Four Books That Should Be Made Into Movies
There is nothing quite like the feeling of sitting down with a good book. As the pages turn, it often feels like the characters jump right off the paper and into your imagination. All too often, finishing a book can leave the reader with a sense of loss. The characters and settings of good literature have a way of sticking with you even after the book has reached its conclusion.
The trend of adapting popular literature into the more visual medium of film has been around for quite some time, and only seems to be getting more popular. Many of the most successful films of all time started out in paperback form. The Harry Potter franchise, The Shining, and No Country for Old Men are just a small sampling of literary gems turned silver screen successes. What other books beg for the Hollywood treatment? Take a look below at four books that deserve a shot a movie greatness.
A Million Little Pieces – James Frey, 2003
A book more infamous for the controversy surrounding its authenticity than the literary merit of the work, A Million Little Pieces is often criminally over-looked. A soul-crushing tale of addiction, and the struggles that come with it, author James Frey recounts (or creates, depending on your take) his harrowing time in rehabilitation clinic with painful imagery. The often stream-of-consciousness writing found within A Million Little Pieces as well as the larger than life characters would fittingly lend themselves to the screen in a way that indie film lovers would go gaga over. A Million Little Pieces has the potential to stand with the likes of Requiem for a Dream and even Trainspotting if it were to be given the proper film treatment.

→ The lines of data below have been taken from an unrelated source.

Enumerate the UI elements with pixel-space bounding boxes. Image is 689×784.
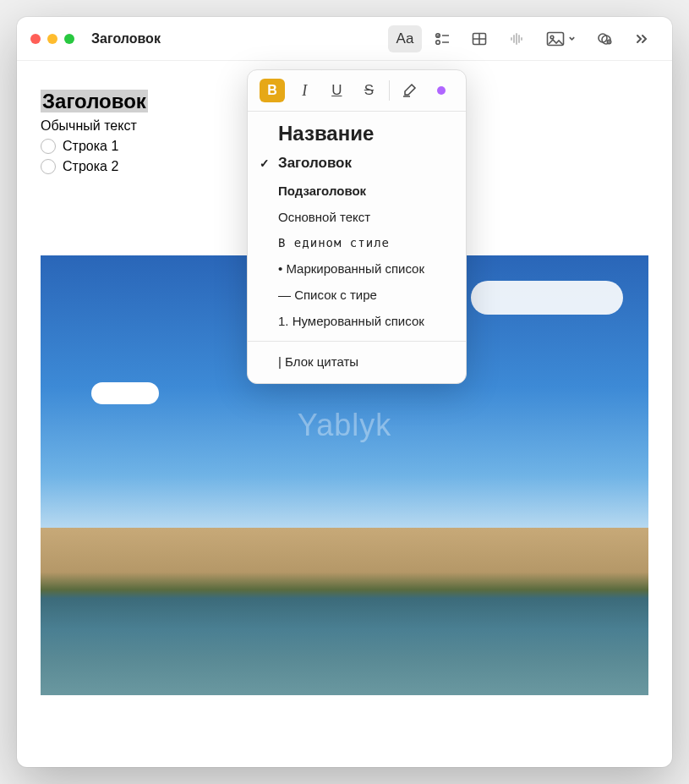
style-title[interactable]: Название: [248, 118, 466, 149]
checklist-button[interactable]: [425, 25, 459, 52]
window-title: Заголовок: [91, 31, 161, 47]
toolbar: Aa: [388, 25, 659, 52]
waveform-icon: [508, 30, 525, 47]
checklist-icon: [434, 30, 451, 47]
photo-icon: [546, 31, 576, 47]
color-dot-icon: [437, 86, 446, 95]
format-popover: B I U S Название ✓ Заголовок: [247, 69, 467, 384]
divider: [248, 341, 466, 342]
paragraph-style-list: Название ✓ Заголовок Подзаголовок Основн…: [248, 113, 466, 339]
style-blockquote[interactable]: | Блок цитаты: [248, 348, 466, 375]
strikethrough-button[interactable]: S: [356, 79, 381, 102]
note-heading[interactable]: Заголовок: [41, 90, 148, 112]
lock-button[interactable]: [588, 25, 621, 52]
italic-button[interactable]: I: [292, 79, 317, 102]
divider: [389, 80, 390, 101]
zoom-button[interactable]: [64, 34, 74, 44]
style-dashed-list[interactable]: — Список с тире: [248, 282, 466, 308]
svg-point-2: [436, 40, 440, 44]
inline-format-row: B I U S: [248, 70, 466, 109]
highlighter-icon: [401, 82, 418, 99]
chevron-right-double-icon: [634, 31, 649, 47]
style-heading[interactable]: ✓ Заголовок: [248, 149, 466, 178]
checkbox-icon[interactable]: [41, 159, 56, 174]
style-monostyled[interactable]: В едином стиле: [248, 230, 466, 255]
checklist-label: Строка 2: [63, 159, 118, 174]
window-controls: [30, 34, 74, 44]
bold-button[interactable]: B: [260, 79, 285, 102]
style-bulleted-list[interactable]: • Маркированный список: [248, 255, 466, 282]
table-icon: [471, 30, 488, 47]
close-button[interactable]: [30, 34, 41, 44]
more-button[interactable]: [625, 25, 659, 52]
style-body[interactable]: Основной текст: [248, 204, 466, 230]
style-subheading[interactable]: Подзаголовок: [248, 178, 466, 204]
style-numbered-list[interactable]: 1. Нумерованный список: [248, 308, 466, 334]
audio-button[interactable]: [500, 25, 533, 52]
checklist-label: Строка 1: [63, 139, 118, 154]
checkmark-icon: ✓: [260, 156, 270, 170]
highlight-button[interactable]: [396, 79, 422, 102]
table-button[interactable]: [462, 25, 496, 52]
lock-icon: [596, 30, 613, 47]
minimize-button[interactable]: [47, 34, 57, 44]
divider: [248, 111, 466, 112]
underline-button[interactable]: U: [324, 79, 349, 102]
text-color-button[interactable]: [429, 79, 454, 102]
format-icon: Aa: [396, 30, 414, 47]
app-window: Заголовок Aa: [17, 17, 672, 767]
svg-point-13: [550, 36, 554, 39]
chevron-down-icon: [568, 35, 576, 42]
checkbox-icon[interactable]: [41, 139, 56, 154]
titlebar: Заголовок Aa: [17, 17, 672, 61]
format-button[interactable]: Aa: [388, 25, 422, 52]
media-button[interactable]: [537, 25, 584, 52]
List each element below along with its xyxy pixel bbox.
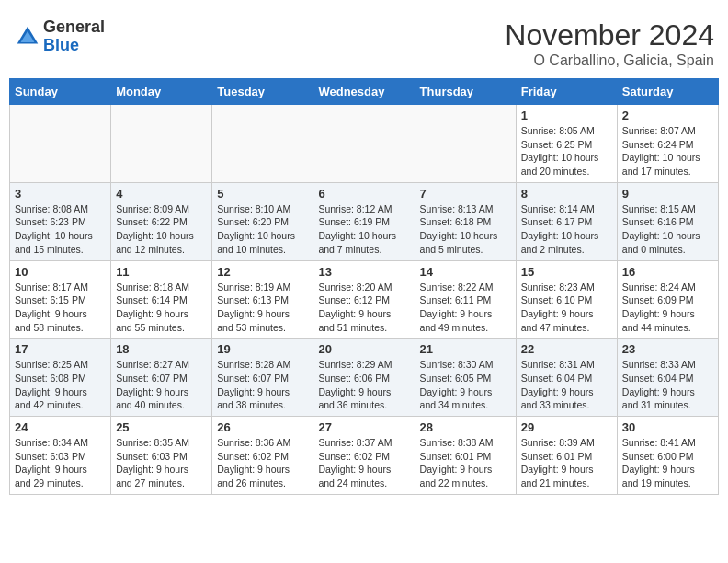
- calendar-cell: 27Sunrise: 8:37 AM Sunset: 6:02 PM Dayli…: [313, 417, 415, 495]
- calendar-cell: [415, 105, 516, 183]
- calendar-cell: 7Sunrise: 8:13 AM Sunset: 6:18 PM Daylig…: [415, 182, 516, 260]
- week-row-2: 3Sunrise: 8:08 AM Sunset: 6:23 PM Daylig…: [10, 182, 719, 260]
- calendar-cell: 22Sunrise: 8:31 AM Sunset: 6:04 PM Dayli…: [516, 339, 617, 417]
- day-info: Sunrise: 8:22 AM Sunset: 6:11 PM Dayligh…: [420, 281, 511, 335]
- day-info: Sunrise: 8:12 AM Sunset: 6:19 PM Dayligh…: [318, 202, 409, 257]
- week-row-3: 10Sunrise: 8:17 AM Sunset: 6:15 PM Dayli…: [10, 260, 719, 339]
- calendar-cell: 17Sunrise: 8:25 AM Sunset: 6:08 PM Dayli…: [10, 339, 111, 417]
- day-info: Sunrise: 8:27 AM Sunset: 6:07 PM Dayligh…: [116, 358, 207, 412]
- day-info: Sunrise: 8:25 AM Sunset: 6:08 PM Dayligh…: [15, 358, 106, 412]
- day-number: 1: [521, 109, 612, 122]
- logo-text: General Blue: [43, 18, 105, 55]
- title-section: November 2024 O Carballino, Galicia, Spa…: [505, 18, 714, 69]
- day-number: 11: [116, 265, 207, 279]
- logo-icon: [14, 23, 41, 51]
- day-info: Sunrise: 8:17 AM Sunset: 6:15 PM Dayligh…: [15, 281, 106, 335]
- location: O Carballino, Galicia, Spain: [505, 52, 714, 69]
- weekday-header-monday: Monday: [111, 79, 212, 105]
- day-info: Sunrise: 8:37 AM Sunset: 6:02 PM Dayligh…: [318, 436, 409, 490]
- weekday-header-wednesday: Wednesday: [313, 79, 415, 105]
- day-number: 4: [116, 187, 207, 201]
- day-info: Sunrise: 8:14 AM Sunset: 6:17 PM Dayligh…: [521, 202, 612, 257]
- calendar-cell: 15Sunrise: 8:23 AM Sunset: 6:10 PM Dayli…: [516, 260, 617, 339]
- day-info: Sunrise: 8:23 AM Sunset: 6:10 PM Dayligh…: [521, 281, 612, 335]
- calendar-cell: 25Sunrise: 8:35 AM Sunset: 6:03 PM Dayli…: [111, 417, 212, 495]
- day-info: Sunrise: 8:29 AM Sunset: 6:06 PM Dayligh…: [318, 358, 409, 412]
- calendar-cell: 26Sunrise: 8:36 AM Sunset: 6:02 PM Dayli…: [212, 417, 313, 495]
- day-number: 20: [318, 342, 409, 356]
- day-info: Sunrise: 8:20 AM Sunset: 6:12 PM Dayligh…: [318, 281, 409, 335]
- day-number: 13: [318, 265, 409, 279]
- day-info: Sunrise: 8:07 AM Sunset: 6:24 PM Dayligh…: [622, 124, 713, 178]
- calendar-cell: 2Sunrise: 8:07 AM Sunset: 6:24 PM Daylig…: [617, 105, 718, 183]
- day-info: Sunrise: 8:30 AM Sunset: 6:05 PM Dayligh…: [420, 358, 511, 412]
- week-row-4: 17Sunrise: 8:25 AM Sunset: 6:08 PM Dayli…: [10, 339, 719, 417]
- day-number: 17: [15, 342, 106, 356]
- day-number: 18: [116, 342, 207, 356]
- calendar-cell: 3Sunrise: 8:08 AM Sunset: 6:23 PM Daylig…: [10, 182, 111, 260]
- day-info: Sunrise: 8:34 AM Sunset: 6:03 PM Dayligh…: [15, 436, 106, 490]
- page-header: General Blue November 2024 O Carballino,…: [9, 9, 719, 74]
- day-number: 2: [622, 109, 713, 122]
- day-number: 28: [420, 420, 511, 434]
- day-info: Sunrise: 8:35 AM Sunset: 6:03 PM Dayligh…: [116, 436, 207, 490]
- day-number: 9: [622, 187, 713, 201]
- weekday-header-thursday: Thursday: [415, 79, 516, 105]
- calendar-cell: 18Sunrise: 8:27 AM Sunset: 6:07 PM Dayli…: [111, 339, 212, 417]
- calendar-cell: 20Sunrise: 8:29 AM Sunset: 6:06 PM Dayli…: [313, 339, 415, 417]
- day-info: Sunrise: 8:09 AM Sunset: 6:22 PM Dayligh…: [116, 202, 207, 257]
- weekday-header-saturday: Saturday: [617, 79, 718, 105]
- calendar-cell: 1Sunrise: 8:05 AM Sunset: 6:25 PM Daylig…: [516, 105, 617, 183]
- calendar-cell: [313, 105, 415, 183]
- day-number: 30: [622, 420, 713, 434]
- day-number: 21: [420, 342, 511, 356]
- day-number: 27: [318, 420, 409, 434]
- day-number: 15: [521, 265, 612, 279]
- day-number: 10: [15, 265, 106, 279]
- day-info: Sunrise: 8:18 AM Sunset: 6:14 PM Dayligh…: [116, 281, 207, 335]
- calendar-cell: [212, 105, 313, 183]
- calendar-cell: 30Sunrise: 8:41 AM Sunset: 6:00 PM Dayli…: [617, 417, 718, 495]
- day-info: Sunrise: 8:33 AM Sunset: 6:04 PM Dayligh…: [622, 358, 713, 412]
- day-number: 5: [217, 187, 308, 201]
- weekday-header-sunday: Sunday: [10, 79, 111, 105]
- day-number: 6: [318, 187, 409, 201]
- day-number: 16: [622, 265, 713, 279]
- day-info: Sunrise: 8:28 AM Sunset: 6:07 PM Dayligh…: [217, 358, 308, 412]
- logo-blue: Blue: [43, 37, 105, 55]
- calendar-cell: 14Sunrise: 8:22 AM Sunset: 6:11 PM Dayli…: [415, 260, 516, 339]
- day-number: 8: [521, 187, 612, 201]
- calendar-cell: 21Sunrise: 8:30 AM Sunset: 6:05 PM Dayli…: [415, 339, 516, 417]
- calendar-cell: 4Sunrise: 8:09 AM Sunset: 6:22 PM Daylig…: [111, 182, 212, 260]
- day-number: 23: [622, 342, 713, 356]
- calendar-cell: 12Sunrise: 8:19 AM Sunset: 6:13 PM Dayli…: [212, 260, 313, 339]
- week-row-5: 24Sunrise: 8:34 AM Sunset: 6:03 PM Dayli…: [10, 417, 719, 495]
- weekday-header-tuesday: Tuesday: [212, 79, 313, 105]
- calendar-cell: [10, 105, 111, 183]
- logo-general: General: [43, 18, 105, 37]
- logo: General Blue: [14, 18, 105, 55]
- day-info: Sunrise: 8:13 AM Sunset: 6:18 PM Dayligh…: [420, 202, 511, 257]
- day-number: 22: [521, 342, 612, 356]
- day-number: 19: [217, 342, 308, 356]
- day-number: 14: [420, 265, 511, 279]
- day-info: Sunrise: 8:38 AM Sunset: 6:01 PM Dayligh…: [420, 436, 511, 490]
- calendar-cell: 8Sunrise: 8:14 AM Sunset: 6:17 PM Daylig…: [516, 182, 617, 260]
- calendar-cell: 5Sunrise: 8:10 AM Sunset: 6:20 PM Daylig…: [212, 182, 313, 260]
- weekday-header-friday: Friday: [516, 79, 617, 105]
- calendar-cell: 16Sunrise: 8:24 AM Sunset: 6:09 PM Dayli…: [617, 260, 718, 339]
- day-info: Sunrise: 8:36 AM Sunset: 6:02 PM Dayligh…: [217, 436, 308, 490]
- day-number: 12: [217, 265, 308, 279]
- day-number: 29: [521, 420, 612, 434]
- day-info: Sunrise: 8:41 AM Sunset: 6:00 PM Dayligh…: [622, 436, 713, 490]
- calendar-cell: 13Sunrise: 8:20 AM Sunset: 6:12 PM Dayli…: [313, 260, 415, 339]
- calendar-cell: 23Sunrise: 8:33 AM Sunset: 6:04 PM Dayli…: [617, 339, 718, 417]
- day-info: Sunrise: 8:10 AM Sunset: 6:20 PM Dayligh…: [217, 202, 308, 257]
- calendar-cell: 29Sunrise: 8:39 AM Sunset: 6:01 PM Dayli…: [516, 417, 617, 495]
- calendar-cell: 9Sunrise: 8:15 AM Sunset: 6:16 PM Daylig…: [617, 182, 718, 260]
- day-number: 3: [15, 187, 106, 201]
- day-info: Sunrise: 8:05 AM Sunset: 6:25 PM Dayligh…: [521, 124, 612, 178]
- weekday-header-row: SundayMondayTuesdayWednesdayThursdayFrid…: [10, 79, 719, 105]
- day-info: Sunrise: 8:39 AM Sunset: 6:01 PM Dayligh…: [521, 436, 612, 490]
- calendar-table: SundayMondayTuesdayWednesdayThursdayFrid…: [9, 78, 719, 495]
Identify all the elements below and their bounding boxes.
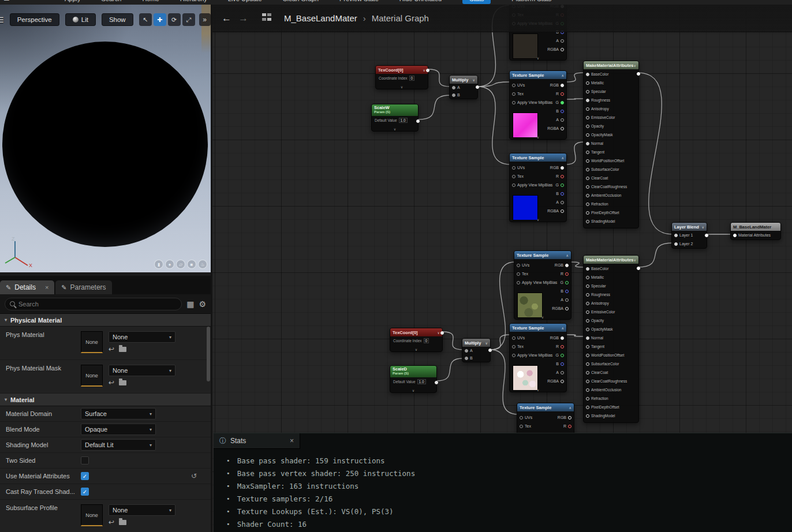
pin-dot[interactable] (426, 69, 429, 72)
pin-dot[interactable] (520, 416, 523, 419)
collapse-icon[interactable]: ∨ (438, 331, 440, 335)
pin-dot[interactable] (586, 107, 589, 111)
node-multiply[interactable]: Multiply∨ AB (462, 338, 491, 362)
expand-icon[interactable]: ∨ (394, 127, 396, 131)
node-texcoord-0[interactable]: TexCoord[0]∨ Coordinate Index0 ∨ (375, 65, 428, 89)
pin-dot[interactable] (520, 425, 523, 428)
pin-dot[interactable] (586, 90, 589, 93)
settings-gear-icon[interactable]: ⚙ (199, 299, 206, 309)
pin-dot[interactable] (440, 331, 444, 335)
pin-dot[interactable] (561, 84, 564, 87)
pin-dot[interactable] (586, 406, 589, 409)
pin-dot[interactable] (512, 166, 515, 170)
pin-dot[interactable] (674, 242, 678, 246)
pin-dot[interactable] (465, 357, 468, 360)
cast-ray-traced-shad-checkbox[interactable]: ✓ (81, 488, 89, 496)
pin-dot[interactable] (586, 284, 589, 288)
breadcrumb-root[interactable]: M_BaseLandMater (284, 13, 357, 23)
toolbar-item-hierarchy[interactable]: Hierarchy (180, 0, 207, 2)
toolbar-item-clean-graph[interactable]: Clean Graph (283, 0, 319, 2)
phys-material-mask-thumbnail[interactable]: None (81, 365, 103, 387)
use-selected-asset-icon[interactable]: ↩ (109, 518, 114, 526)
pin-dot[interactable] (586, 276, 589, 279)
pin-dot[interactable] (565, 264, 569, 267)
pin-dot[interactable] (586, 371, 589, 374)
pin-dot[interactable] (586, 293, 589, 297)
pin-dot[interactable] (586, 380, 589, 383)
subsurface-profile-thumbnail[interactable]: None (81, 504, 103, 526)
pin-dot[interactable] (568, 416, 571, 419)
pin-dot[interactable] (586, 328, 589, 331)
pin-dot[interactable] (561, 345, 564, 349)
node-texture-sample[interactable]: Texture Sample∧ UVsTexApply View MipBias… (509, 153, 567, 222)
pin-dot[interactable] (586, 354, 589, 357)
pin-dot[interactable] (561, 192, 564, 196)
lit-button[interactable]: Lit (65, 13, 96, 26)
collapse-icon[interactable]: ∨ (423, 68, 425, 72)
pin-dot[interactable] (512, 84, 515, 87)
pin-dot[interactable] (512, 336, 515, 340)
browse-to-asset-icon[interactable] (119, 520, 126, 525)
pin-dot[interactable] (517, 272, 520, 276)
pin-dot[interactable] (674, 234, 678, 237)
pin-dot[interactable] (586, 267, 589, 271)
collapse-icon[interactable]: ∧ (562, 73, 564, 77)
shading-model-dropdown[interactable]: Default Lit▾ (81, 439, 156, 451)
node-layer-blend[interactable]: Layer Blend∨ Layer 1Layer 2 (671, 222, 707, 249)
pin-dot[interactable] (568, 425, 571, 428)
pin-dot[interactable] (452, 93, 455, 97)
toolbar-item-preview-state[interactable]: Preview State (339, 0, 379, 2)
pin-dot[interactable] (586, 142, 589, 145)
pin-dot[interactable] (565, 290, 569, 293)
node-scalew[interactable]: ScaleWParam (S) Default Value1.0 ∨ (371, 104, 419, 132)
pin-dot[interactable] (586, 133, 589, 137)
node-scaled[interactable]: ScaleDParam (S) Default Value1.0 ∨ (390, 365, 437, 393)
phys-material-dropdown[interactable]: None▾ (109, 331, 175, 343)
preview-shape-plane-icon[interactable]: ▱ (176, 260, 185, 269)
toolbar-item-apply[interactable]: Apply (65, 0, 81, 2)
section-caret-icon[interactable]: ▾ (5, 317, 7, 323)
pin-dot[interactable] (586, 336, 589, 340)
phys-material-mask-dropdown[interactable]: None▾ (109, 365, 175, 376)
node-m-baselandmater[interactable]: M_BaseLandMater Material Attributes (730, 222, 781, 240)
pin-dot[interactable] (561, 127, 564, 130)
pin-dot[interactable] (586, 302, 589, 305)
expand-icon[interactable]: ∨ (537, 56, 539, 60)
toolbar-item-stats[interactable]: Stats (462, 0, 491, 4)
expand-icon[interactable]: ∨ (541, 315, 544, 319)
pin-dot[interactable] (586, 116, 589, 119)
node-texture-sample[interactable]: Texture Sample∧ UVsTexApply View MipBias… (509, 323, 567, 392)
preview-shape-cylinder-icon[interactable]: ▮ (154, 260, 163, 269)
move-tool-icon[interactable]: ✚ (154, 13, 166, 26)
collapse-icon[interactable]: ∧ (569, 406, 571, 410)
pin-dot[interactable] (512, 354, 515, 357)
pin-dot[interactable] (586, 73, 589, 76)
collapse-icon[interactable]: ∧ (562, 326, 564, 330)
pin-dot[interactable] (586, 194, 589, 197)
pin-dot[interactable] (586, 81, 589, 85)
preview-shape-sphere-icon[interactable]: ● (165, 260, 174, 269)
phys-material-thumbnail[interactable]: None (81, 331, 103, 353)
display-filter-icon[interactable]: ▦ (186, 299, 194, 309)
details-scrollbar[interactable] (207, 327, 210, 381)
preview-viewport[interactable]: ☰ Perspective Lit Show ↖✚⟳⤢» Z X ▮●▱■♨ (0, 5, 211, 272)
pin-dot[interactable] (565, 298, 569, 302)
collapse-icon[interactable]: ∧ (566, 253, 569, 257)
pin-dot[interactable] (586, 151, 589, 154)
toolbar-item-live-update[interactable]: Live Update (228, 0, 262, 2)
pin-dot[interactable] (561, 48, 564, 51)
pin-dot[interactable] (561, 39, 564, 43)
pin-dot[interactable] (586, 185, 589, 189)
tab-parameters[interactable]: ✎ Parameters (55, 280, 111, 294)
pin-dot[interactable] (517, 281, 520, 284)
browse-to-asset-icon[interactable] (119, 347, 126, 352)
expand-icon[interactable]: ∨ (412, 388, 414, 392)
pin-dot[interactable] (561, 371, 564, 374)
section-physical-material[interactable]: ▾Physical Material (0, 314, 211, 327)
two-sided-checkbox[interactable] (81, 456, 89, 464)
pin-dot[interactable] (565, 307, 569, 310)
collapse-icon[interactable]: ∧ (562, 156, 564, 160)
search-input[interactable] (18, 301, 177, 308)
close-stats-icon[interactable]: × (290, 437, 294, 445)
pin-dot[interactable] (512, 175, 515, 178)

Looking for Alaska – John Green, 2005
Looking for Alaska is, at its heart, a tale of love and loss and the process of a teen dealing with these emotions. Told in a dead-pan, often humorous style, John Green struck gold with this instantly relatable story of youthful struggles. Looking for Alaska‘s honest dialogue and moving narrative transcends they ‘Young Adult Fiction’ genre and the tropes associated with it. Similar to The Perks of Being a Wallflower, Green’s Looking for Alaska has the potential to fit perfectly on the screen. Sadly, Paramount Pictures owns the film rights to the project and has shelved the film indefinitely.
Crooked Little Vein – Warren Ellis, 2007
Almost everything that Warren Ellis writes seems destined for the big screen, but his shockingly hilarious Crooked Little Vein stands out among his entire body of work. The tale of failing private eye Mike McGill and his toughest job yet – tracking down the secret version of the United States Constitution – contains enough brilliant, albeit shocking, eye candy that screams for audiences to see. Crooked Little Vein isn’t afraid to stray off the politically correct path, and is filled to the brim with absurd characters and insights into America’s seedy underbelly. McGill’s journey across the States is facilitated by none other than the White House’s heroin-addled Chief of Staff, which sets the tone for the rest of the novel right off the bat. Filled with sexual deviance, blunt depictions of American subversion, and even a few insights into how society works, Crooked Little Vein has the potentional to be one of the coolest (and most entertaining) detective stories ever seen on the screen.
The Gunslinger – Steven King, 1982
The first books in Steven King’s self-described magnum opus The Dark Tower, The Gunslinger is one book that fans the world around have called for a film adaptation since its release more than twenty years ago. Roland Deschain, the series’ protagonist, is the last gunslinger in a world that is ever-changing. Roland treks across a vast desert chasing after the mysterious ‘Man in Black’. Roland’s journey is filled with hardships – both mental and physical – that would light up the screen. The bleak scenery of The Gunslinger’s desert and King’s philosophical musings allow for a cerebral and surreal experience on paper that have almost unbridled potential to become an instant cinema classic. There has been no world on any Dark Tower film adaptations, so for now, fans will have to re-read the series over and over and wonder what could have been.